La novità, rispetto a Foursquare, sembra essere l’immediatezza nella creazione dei “deal” e la versalità delle opzioni. Tutto avviene attraverso la propria pagina Places (reclamata in precedenza come rappresentativa dell’attività commerciale di cui si è responsabili). Quattro le tipologie disponibili:
  1. Individual deals: che premiano i clienti che effettuano il check-in una sola volta
  2. Loyalty deals: che scattano dopo un certo numero di acquisti o check-in
  3. Friend deals: che premiano l’utente se coinvolge i suoi amici nel check-in
  4. Charity deals: che permettono alle aziende di donare denaro in beneficenza per ogni check-in effettuato dalle persone.(da Vincos.it)
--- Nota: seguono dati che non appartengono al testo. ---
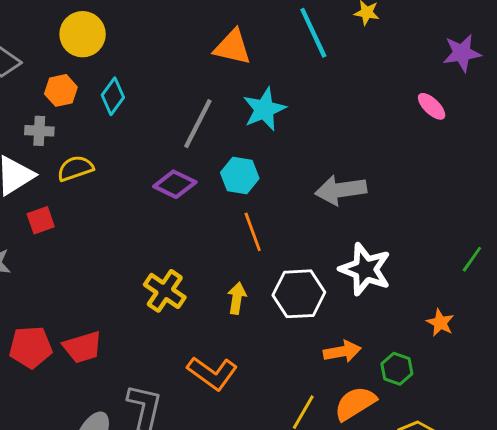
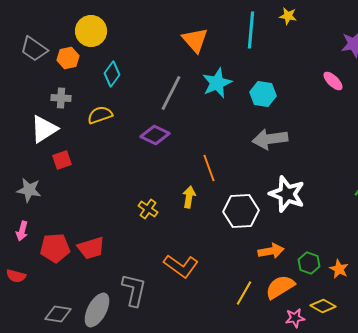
cyan line: (313, 33) -> (251, 30), turned 30
orange triangle: (233, 47) -> (195, 40), turned 36
orange hexagon: (61, 90) -> (68, 58), moved
yellow semicircle: (75, 168) -> (100, 115), moved
cyan hexagon: (240, 176) -> (263, 94), moved
yellow cross: (165, 291) -> (148, 209), size x0.7
yellow arrow: (237, 298) -> (189, 197), moved
orange star: (440, 323) -> (339, 269), moved

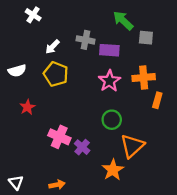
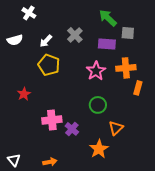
gray cross: (86, 40) -> (75, 35), turned 35
purple rectangle: (109, 50) -> (107, 44), moved
white semicircle: (17, 71) -> (15, 40), moved
pink cross: (59, 137) -> (52, 120), turned -30
orange triangle: (132, 146) -> (116, 128), size x0.7

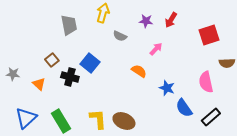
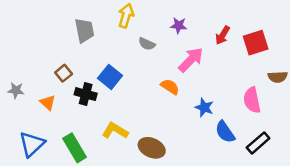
red arrow: (171, 20) -> (223, 35), moved
pink arrow: (156, 49) -> (191, 60), size x1.6
yellow L-shape: (98, 119) -> (115, 131), moved, turned -55

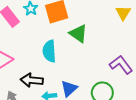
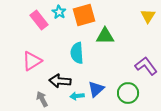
green triangle: (78, 34) -> (105, 36), turned -36

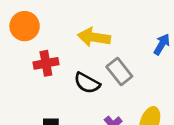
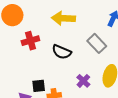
gray rectangle: (119, 71) -> (97, 43), moved

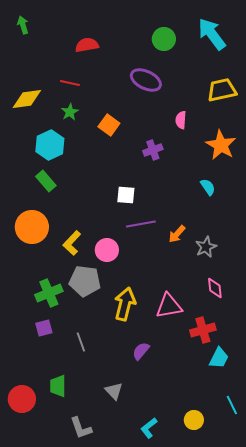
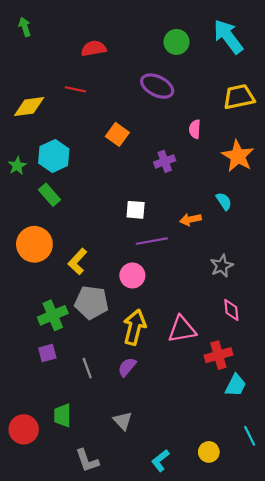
green star: (70, 112) -> (17, 166), moved
orange arrow: (177, 234) -> (190, 220), moved, turned 36
pink circle: (107, 250) -> (132, 275), moved
purple semicircle: (141, 351) -> (127, 367), moved

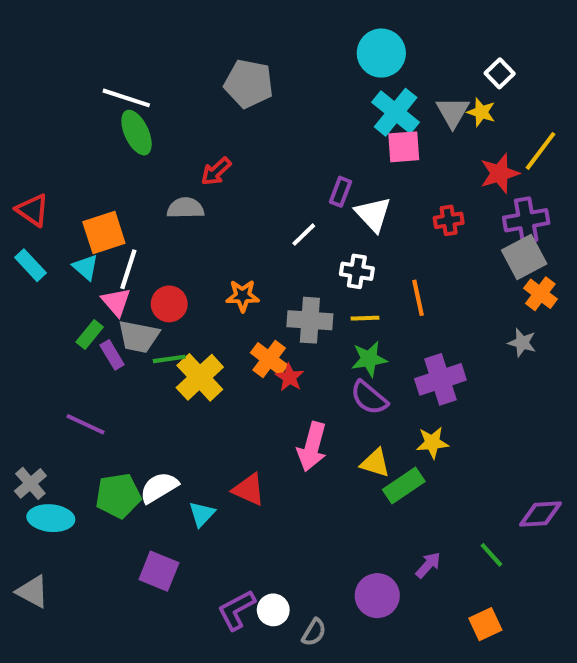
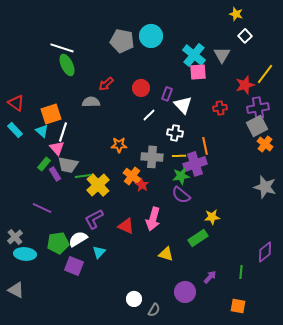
cyan circle: (381, 53) -> (151, 36), moved
yellow star: (481, 112) -> (236, 14), moved
red circle: (169, 304) -> (141, 88), moved
gray star: (522, 343) -> (265, 187), moved, size x1.6
purple cross: (440, 379) -> (195, 164), moved
yellow triangle: (375, 463) -> (166, 254), moved
red triangle: (249, 490) -> (126, 226), moved
purple diamond: (540, 514) -> (265, 252), turned -35
green line: (491, 555) -> (241, 272), turned 48
purple square: (159, 571) -> (74, 266), moved
purple L-shape: (236, 610) -> (94, 219), moved
orange square: (485, 624) -> (238, 306), turned 35

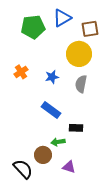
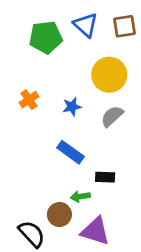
blue triangle: (62, 18) -> (86, 25), turned -48
brown square: (90, 29) -> (124, 26), moved
gray semicircle: (81, 84) -> (112, 116), turned 36
purple triangle: (69, 167) -> (95, 231), size x1.6

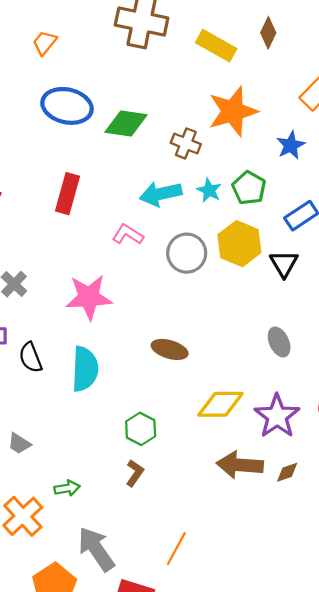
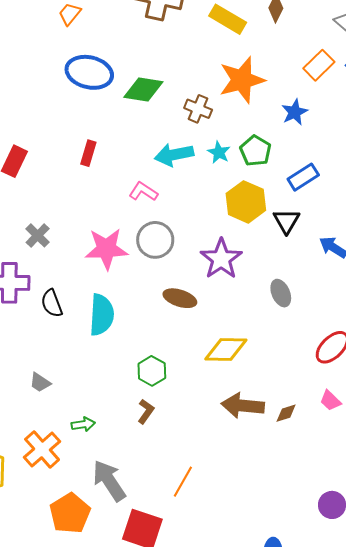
red rectangle: (67, 194) -> (88, 153), size x0.7
gray circle: (187, 253) -> (155, 240), moved
purple star: (277, 416) -> (221, 259), moved

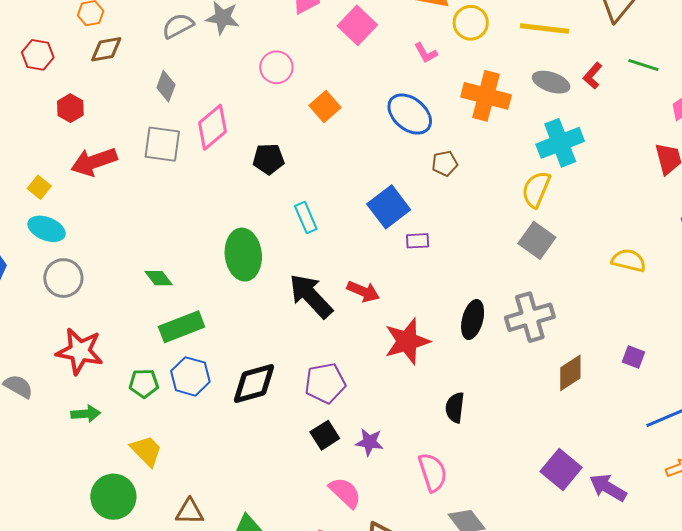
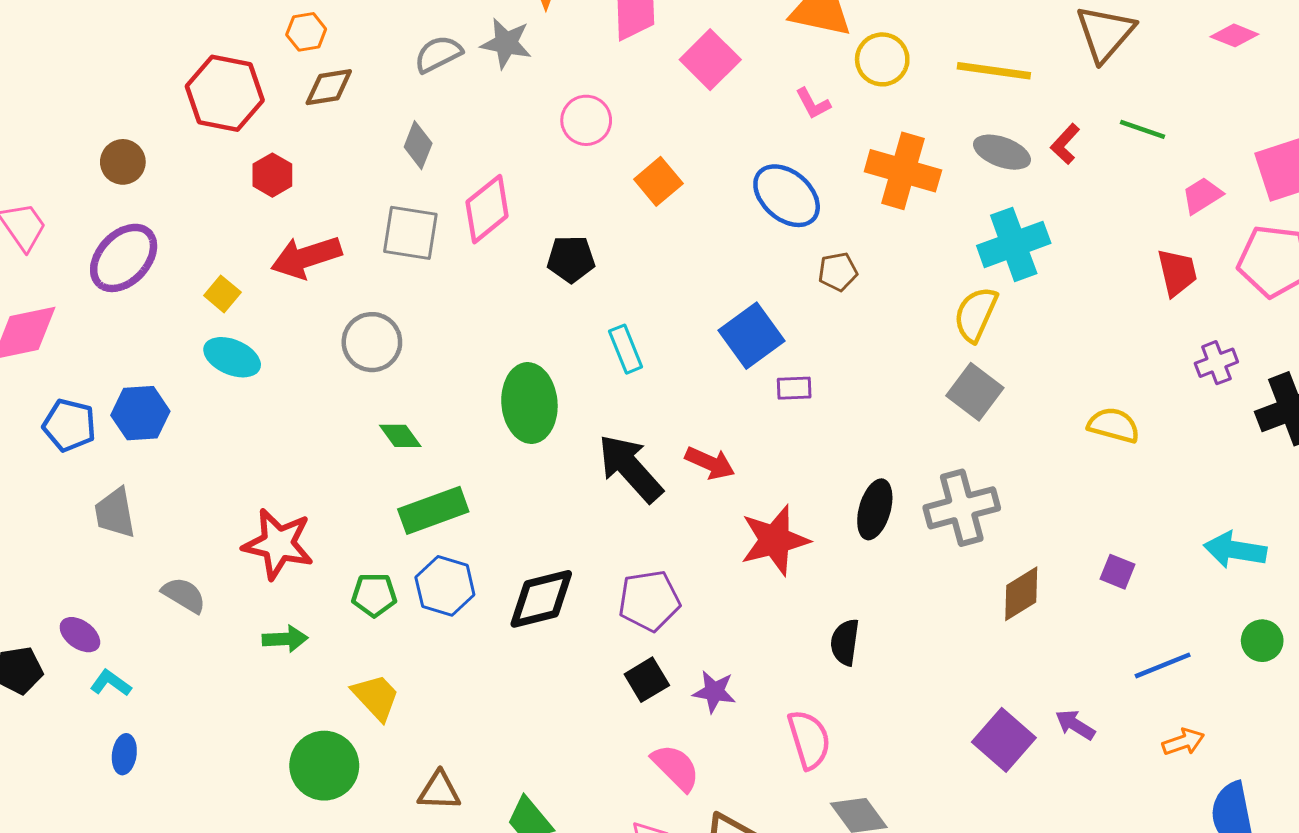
red hexagon: (38, 55) -> (225, 93), size x1.6
gray circle: (63, 278) -> (372, 342), moved
purple arrow: (608, 488) -> (1075, 725), moved, size x0.7

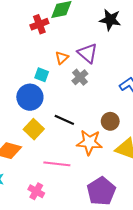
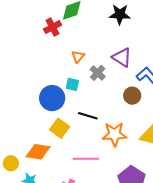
purple triangle: (88, 53) -> (122, 57), moved
cyan square: (42, 75) -> (72, 84), moved
brown circle: (110, 121) -> (132, 96), moved

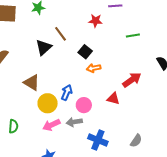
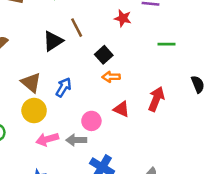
red arrow: (132, 80) -> (156, 99), turned -42
blue arrow: (67, 93) -> (64, 87), moved
red triangle: (113, 98) -> (121, 109), moved
yellow circle: (48, 103) -> (34, 111), moved

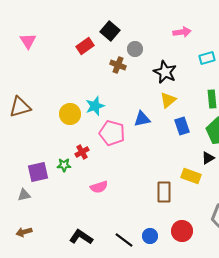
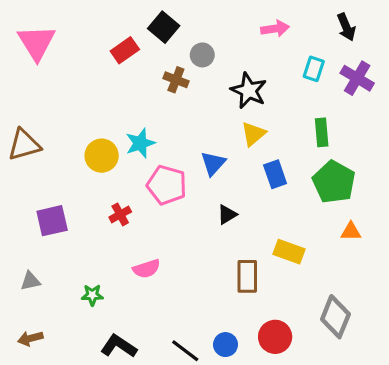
pink triangle: (28, 41) -> (37, 43), size x1.5
cyan rectangle: (207, 58) -> (314, 69), turned -56
blue triangle: (142, 119) -> (213, 163), turned -36
black triangle: (208, 158) -> (227, 214), moved
green star: (64, 165) -> (92, 295), moved
purple square: (38, 172) -> (52, 221), moved

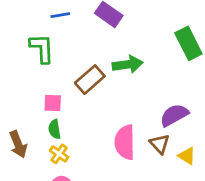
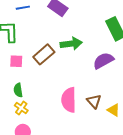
pink square: (53, 103) -> (16, 61), moved
purple semicircle: (174, 115) -> (103, 61), moved

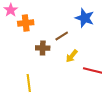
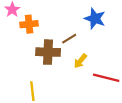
brown cross: (43, 48) -> (48, 52), size x1.5

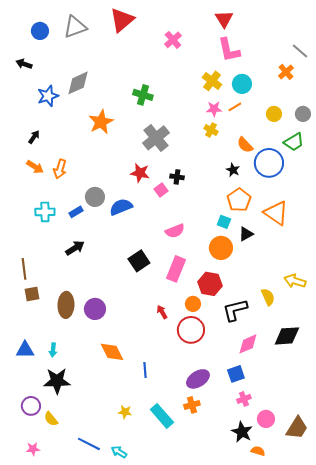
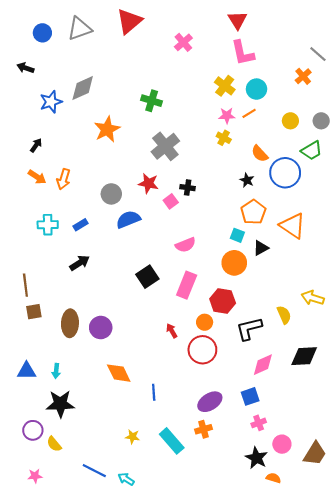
gray circle: (95, 197) -> (111, 194), moved

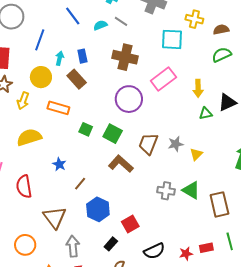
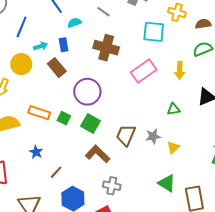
cyan semicircle: (100, 25) -> (74, 23), moved
cyan arrow: (60, 58) -> (41, 46), turned 56
yellow arrow: (198, 88) -> (180, 70), moved
purple circle: (129, 99) -> (87, 92), moved
orange rectangle: (58, 108) -> (39, 113), moved
green triangle: (206, 113) -> (174, 109), moved
gray cross: (166, 191) -> (112, 186), moved

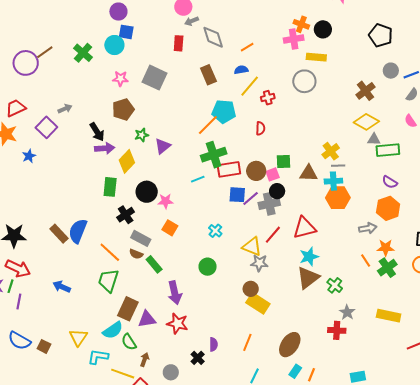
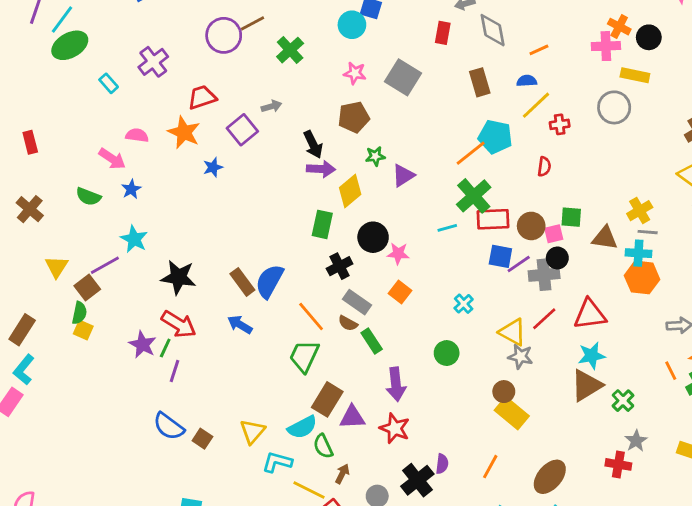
green cross: (83, 53) -> (290, 50), moved
green cross: (214, 155) -> (474, 196), turned -30
blue arrow: (62, 287) -> (240, 324), moved
black cross: (198, 358) -> (417, 480), size x1.6

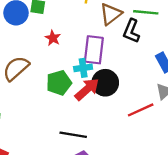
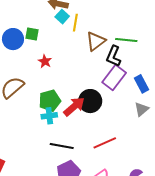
purple rectangle: (94, 50) -> (114, 78), moved, turned 30
cyan cross: (83, 68) -> (49, 116), moved
red line: (141, 110) -> (105, 143), moved

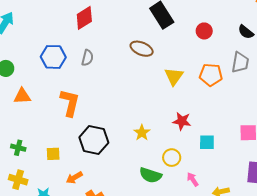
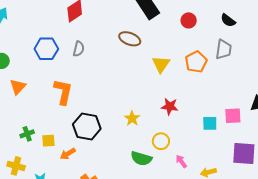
orange pentagon: (211, 75) -> (196, 62), turned -30
orange triangle: (22, 96) -> (18, 87), turned -42
cyan square: (207, 142) -> (210, 123), moved
green cross: (18, 148) -> (27, 134), moved, turned -32
orange arrow: (74, 178) -> (68, 154), moved

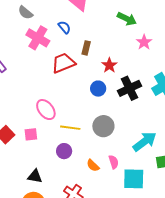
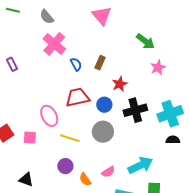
blue semicircle: (64, 27) -> (76, 64), moved
red trapezoid: (63, 63) -> (77, 97), moved
gray circle: (103, 126) -> (103, 132), moved
purple circle: (64, 151) -> (65, 166), moved
pink semicircle: (114, 162) -> (108, 172), moved, turned 64

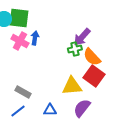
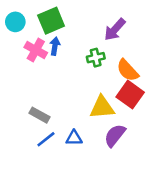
green square: (19, 18) -> (51, 21), moved, turned -30
purple arrow: (82, 37) -> (115, 30), moved
green cross: (75, 49) -> (96, 58), moved
blue line: (18, 111) -> (46, 139), moved

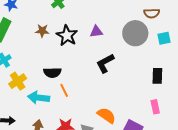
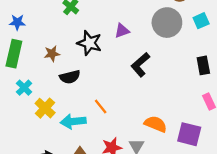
brown star: (42, 31) -> (52, 54), moved
black semicircle: (52, 73) -> (70, 77), moved

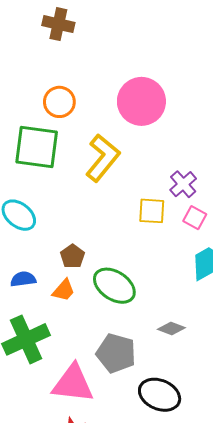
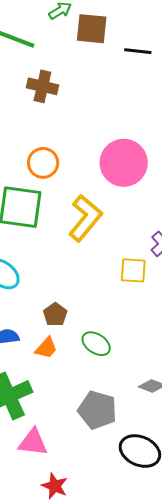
green ellipse: (114, 286) -> (96, 344), size x0.7
pink triangle: (73, 384) -> (33, 442), moved, size x0.7

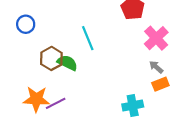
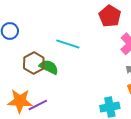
cyan line: (88, 38) -> (68, 44), turned -50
Potete capire che con 200 milioni di utenti che già utilizzano Facebook da dispositivi portatili, non sia difficile immaginare un vero e proprio boom nei confronti di queste applicazioni.

Come dice Luca Della Dora (che vi consiglio di seguire con attenzione!)…

(…)Facebook Deals sembra quindi un’opportunità per tutti gli attori coinvolti: le persone usufruiscono di offerte speciali dedicate ai loro gusti e alle loro abitudini; i brand hanno uno strumento completamente gratuito attraverso cui creare awareness e attirare consumatori in-store (…); e Facebook? Facebook per ora incrementa l’engagement della sua base utenti, ma nel lungo periodo potrà replicare quanto accaduto con Google AdWords, e sfruttare la volontà di differenziarsi dei brand, che non si accontenteranno più della offerte speciali standard, ma vorranno qualcosa di specifico e personalizzato. (da We Are Social)

Allora siete ancora convinti che la Geolocalizzazione nel “Social Web” sia qualcosa appannaggio esclusivo dello smanettone di turno? Io credo proprio di no. Quel 4% è proprio destinato a crescere!

Che cosa ne pensate? Apriamo il dibattito e che… la conversazione continui!